Collected data
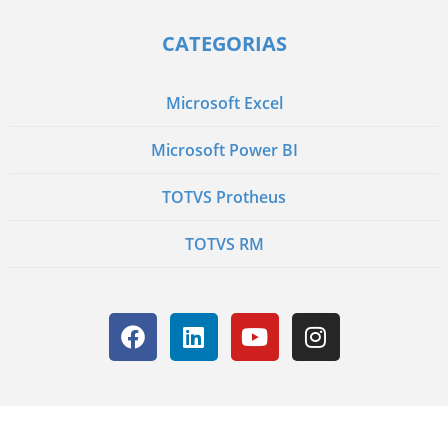
CATEGORIAS
Microsoft Excel
Microsoft Power BI
TOTVS Protheus
TOTVS RM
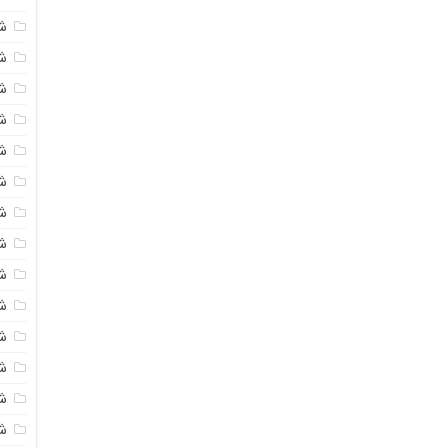
ش
ش
شی
ش
ش
شی
شی
ش
ش
ش
ش
ش
ش
ش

▶ [Activity] Go through the records above and copy every line holding the word "Microsoft".

▶ [Expected answer]
Microsoft Excel
Microsoft Power BI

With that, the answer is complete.